*EXERCISE*: Scan the records for "sortie". Show the matching lines.

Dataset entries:

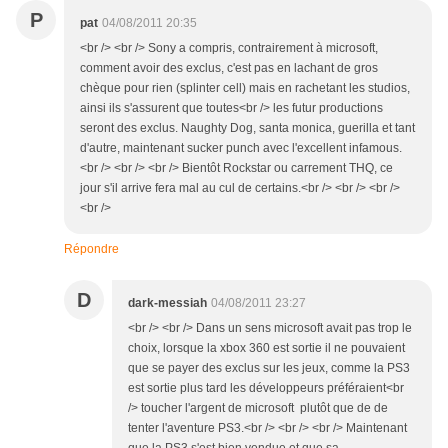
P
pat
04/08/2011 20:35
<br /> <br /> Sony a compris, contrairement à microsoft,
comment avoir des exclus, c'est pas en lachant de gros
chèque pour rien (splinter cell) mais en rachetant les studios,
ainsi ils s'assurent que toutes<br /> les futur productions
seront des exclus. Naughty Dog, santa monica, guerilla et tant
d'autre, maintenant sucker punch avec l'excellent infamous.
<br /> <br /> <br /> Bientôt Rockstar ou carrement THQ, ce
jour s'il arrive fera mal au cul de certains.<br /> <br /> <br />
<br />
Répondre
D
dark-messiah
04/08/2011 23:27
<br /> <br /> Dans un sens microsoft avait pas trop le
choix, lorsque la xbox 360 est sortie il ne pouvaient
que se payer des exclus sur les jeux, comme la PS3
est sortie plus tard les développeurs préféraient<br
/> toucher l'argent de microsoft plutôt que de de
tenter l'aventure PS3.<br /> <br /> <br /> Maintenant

==

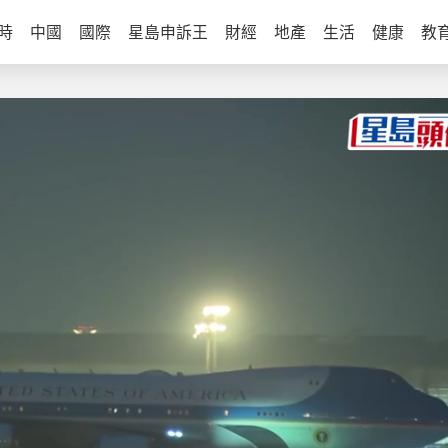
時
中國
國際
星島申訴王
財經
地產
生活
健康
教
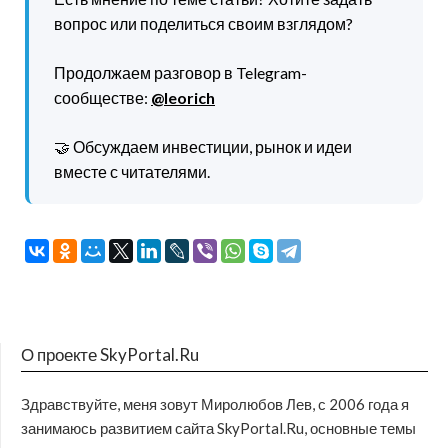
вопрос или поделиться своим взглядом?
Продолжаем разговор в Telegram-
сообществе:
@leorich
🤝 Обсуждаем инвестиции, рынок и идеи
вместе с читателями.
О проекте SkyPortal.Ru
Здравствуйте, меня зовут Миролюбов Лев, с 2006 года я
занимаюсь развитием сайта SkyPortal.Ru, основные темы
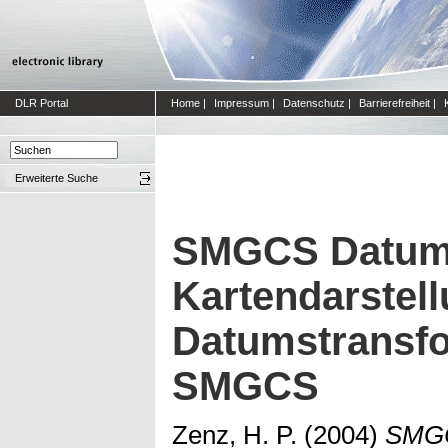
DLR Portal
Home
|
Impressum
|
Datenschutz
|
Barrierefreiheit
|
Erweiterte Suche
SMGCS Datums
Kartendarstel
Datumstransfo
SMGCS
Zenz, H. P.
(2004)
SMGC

* * *

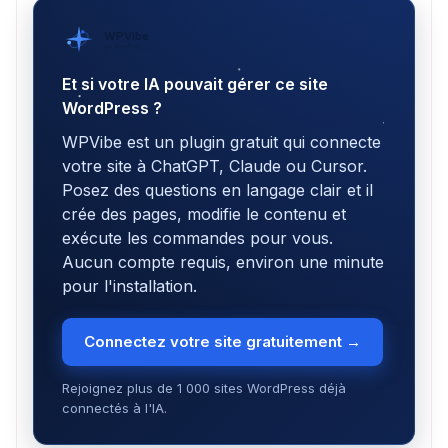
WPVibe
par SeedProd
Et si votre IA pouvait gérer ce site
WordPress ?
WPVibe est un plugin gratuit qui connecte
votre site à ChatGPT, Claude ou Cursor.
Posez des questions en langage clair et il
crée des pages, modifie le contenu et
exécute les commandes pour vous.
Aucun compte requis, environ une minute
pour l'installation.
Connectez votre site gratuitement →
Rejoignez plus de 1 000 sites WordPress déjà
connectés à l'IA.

*RESPONSE FOR THIS EXERCISE*:
choix, lorsque la xbox 360 est sortie il ne pouvaient
est sortie plus tard les développeurs préféraient<br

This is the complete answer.